Je voudrais pour commencer remercier monsieur Marcel Gaumond et les personnes impliquées dans l’organisation du Ciné-psy pour l’invitation à commenter le film "La dernière fugue".

C’est la première fois que je me prête à un tel exercice… On dit "oui" sur le coup et après on se demande si cela était la meilleure idée… Enfin….Trop tard… je suis là…!

Dans un premier temps, je livrerai mes premières impressions du film… j’avais déjà lu le livre de Gil Courtemanche :Une belle mort. Par la suite, je témoignerai des réflexions que le film a suscitées chez moi en regard de ma pratique professionnelle. 

Depuis presque 35 ans je pratique ma profession de travailleur social auprès des grands malades et des familles de ces derniers. Depuis 25 ans j’accompagne des malades dont la mort est annoncée. Mon intervention vise  la meilleure adaptation possible à la fois chez le malade et ses proches. Mon accompagnement va dans le sens d’aider les malades et les proches à découvrir comment on vit quand on sait qu’on va mourir, aider à prendre des décisions de cessation de traitements quand ces derniers deviennent trop lourds à supporter, aider à découvrir les forces qui aident le malade et ses proches à vivre avec la maladie.  Les forces sont en relation avec le sens de la vie, sens qui n’est pas toujours évident à trouver quand on est gravement malade ou qu’on est un membre de famille.

Dans un deuxième temps, je vous partagerai quelques interrogations que le film a suscitées chez moi pour ensuite conclure.  J’appuierai ces interrogations et réflexions par quelques citations d’auteurs. 

Je vous préviens, j’aurai quatre conclusions.  Les gens qui me connaissent savent que plus je vieillis, plus j’ai de la difficulté à conclure.  Enfin…chacun ses limites.

Première impression :

Ma première réaction après le visionnement du film a été de me dire : Quel film touchant! Puis une tristesse est montée en moi.

  • Touchant parce qu’on peut facilement se reconnaître dans cette famille.  On assiste au repas de Noël où chaque membre de la famille parle de façon anarchique… On est content de se voir malgré les tensions qui surviennent… On y retrouve les dessins des petits enfants…la table à part pour ces derniers….Tout cela correspond à mes yeux à des souvenirs chaleureux et une réalité toujours présente dans ma famille élargie.
  • Touchant, voire même attristant, parce qu’on sent la souffrance du père ainsi que la répercussion de la maladie sur les membres de la famille dont la mère. Son "non-verbal" nous parle, nous rejoint.
  • Léa Pool nous transporte dans l’univers de la maladie, l’univers d’un malade mais aussi de la dynamique d’une famille.

. Elle nous rappelle que lorsqu’un membre d’une famille est malade, tous les autres membres de la famille sont touchés voire même souffrants de cette maladie

. Elle traduit bien comment la maladie peut isoler le malade mais aussi les aidants, les plus proches dans la famille. Je pense ici à la mère chez qui on sent une très grande fatigue.

. Elle nous dit comment lorsqu’un membre d’une famille est malade, les proches ont à faire le point face à cette personne, en repensant à l’histoire vécue avec cette dernière. Pensons à André le fils qui se souvient : souvenirs d’enfance pénibles.

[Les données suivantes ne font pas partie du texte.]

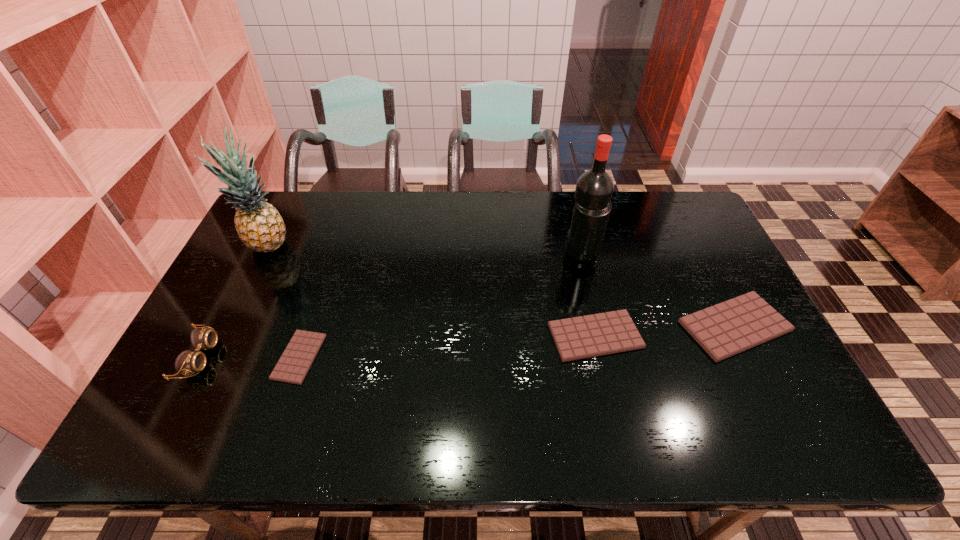 The image size is (960, 540). I want to click on chocolate bar that stands as the second closest to the fifth tallest object, so click(292, 367).

This screenshot has height=540, width=960. Identify the location of the third closest chocolate bar to the fourth shortest object. pyautogui.click(x=728, y=328).

Image resolution: width=960 pixels, height=540 pixels. I want to click on free location that satisfies the following two spatial constraints: 1. on the front side of the rightmost chocolate bar; 2. through the lenses of the fourth shortest object, so click(751, 357).

Find the location of a particular element. Image resolution: width=960 pixels, height=540 pixels. vacant point that satisfies the following two spatial constraints: 1. on the front side of the pineapple; 2. through the lenses of the fourth shortest object is located at coordinates (216, 357).

You are a GUI agent. You are given a task and a screenshot of the screen. Output one action in this format:
    pyautogui.click(x=<x>, y=<y>)
    Task: Click on the blank space that satisfies the following two spatial constraints: 1. on the front side of the pineapple; 2. on the right side of the rightmost object
    
    Given the screenshot: What is the action you would take?
    pyautogui.click(x=231, y=326)

In order to click on vacant position in the image that satisfies the following two spatial constraints: 1. on the front side of the rightmost chocolate bar; 2. through the lenses of the goggles in this screenshot , I will do `click(751, 357)`.

At what (x,y) coordinates should I click in order to perform the action: click on vacant space that satisfies the following two spatial constraints: 1. on the front side of the pineapple; 2. on the right side of the wine bottle. Please return your answer as a coordinate pair (x, y). Image resolution: width=960 pixels, height=540 pixels. Looking at the image, I should click on (267, 253).

At what (x,y) coordinates should I click in order to perform the action: click on blank space that satisfies the following two spatial constraints: 1. on the front side of the rightmost chocolate bar; 2. on the right side of the wine bottle. Please return your answer as a coordinate pair (x, y). Looking at the image, I should click on (598, 326).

. Elle nous rappelle la dynamique de la famille, sa structure, les positions des membres, les rôles de chacun, la hiérarchie.  La mère tranchera vers la fin du film : Il n’y aura pas de conseil de famille!

  • Léa Pool nous emmène dans l’univers d’un malade, la maladie apportant son lot de pertes et de renoncements.  Le père doit renoncer :

. À son rôle de père. Il n’a pas beaucoup de place pour être écouté.

. À sa liberté d’expression mais aussi d’agir.

. À son rôle d’adulte; on l’infantilise dans la famille, mais aussi à l’hôpital de jour. On agit pour son bien : Il faudrait lui mettre une bavette dit le fils géographe.  Il lui enlève le Bordeaux, car il croit qu’il n’en fait pas la différence.

. À la considération de ce qu’il est, à une vie sociale, au plaisir du piano, au futur; se résigner au « plus jamais! ». La vie le ramène au présent.


Les renoncements sont toujours douloureux. Le père nous le démontre bien lorsque, à la table pendant le souper, il cogne dans l’assiette, ou encore à l’hôpital de jour où il fait une crise de larmes, refusant le jeu Fisher Price devant l’aider à préserver sa concentration et à sauvegarder ses réflexes de précision. La maladie lui fait perdre ses points de repère.

Je pense à ce jeune père qui me disait que le plus difficile dans le fait d’être malade était de renoncer à son rôle de père devant son jeune fils âgé de sept ans.


  • Les membres de la famille doivent  aussi renoncer :

. À la vie sociale comme avant

. Aux projets ensemble

. Au père idéal qu’on aurait souhaité et qu’on n’aura jamais

. À vivre sans inquiétudes.


Dans une telle  situation, on peut avoir envie de se sauver  comme membre de famille et ceci de façon inconsciente.


Le philosophe Alexandre Jollien écrit dans son livre Le métier d’homme :

« On cherche à fuir le tragique dans les jeux, dans l’action; même l’activité la plus modeste vise à nous en éloigner : Tout plutôt que de réaliser que l’homme, voué à la mort, n’échappera guère à sa part de souffrance. »

  • Léa Pool nous rappelle comment la maladie peut isoler et faire vivre une solitude au malade et une perte d’identité, voire même de dignité.

. Anatole ne peut pas prendre part à la discussion autour de la table. Cela va trop vite, il n’a plus de mots : trop de bruit… fatigué. Il en est de même pour la mère : On la voit enlever son appareil auditif. Je ne suis pas certain qu’elle entende tout ce qui se passe autour d’elle.

. On le traite comme un enfant : On parle de lui et non avec lui.  On veut le placer.

Marie-Sylvie Richard, médecin pratiquant la médecine en soins palliatifs à Paris disait ce qui suit, lors d’une conférence :

« Il est important de ne pas parler à quelqu’un mais avec quelqu’un. »

. Anatole est toujours dans cette solitude, lorsqu’il travaille son équilibre. Il reçoit beaucoup de commandes au-delà de sa capacité. Il fait une crise…  Il est seul à ressentir… On n’adapte pas le langage et les exercices et pourtant on croit bien faire.

. Le regard des autres l’isole, que ce soit dans la famille ou à l’hôpital.  On va à l’encontre d’une reconnaissance de ce qu’il est. On ne voit que l’homme blessé, ce qui fait parfois pression et enlève une liberté.

Alexandre Jollien, toujours dans Le métier d’homme, exprime ceci :

« Dans le malheur rien de plus précieux que la présence d’un être cher, l’écoute d’un proche.  Sans ce soutien l’homme cesse de croître, il dépérit. »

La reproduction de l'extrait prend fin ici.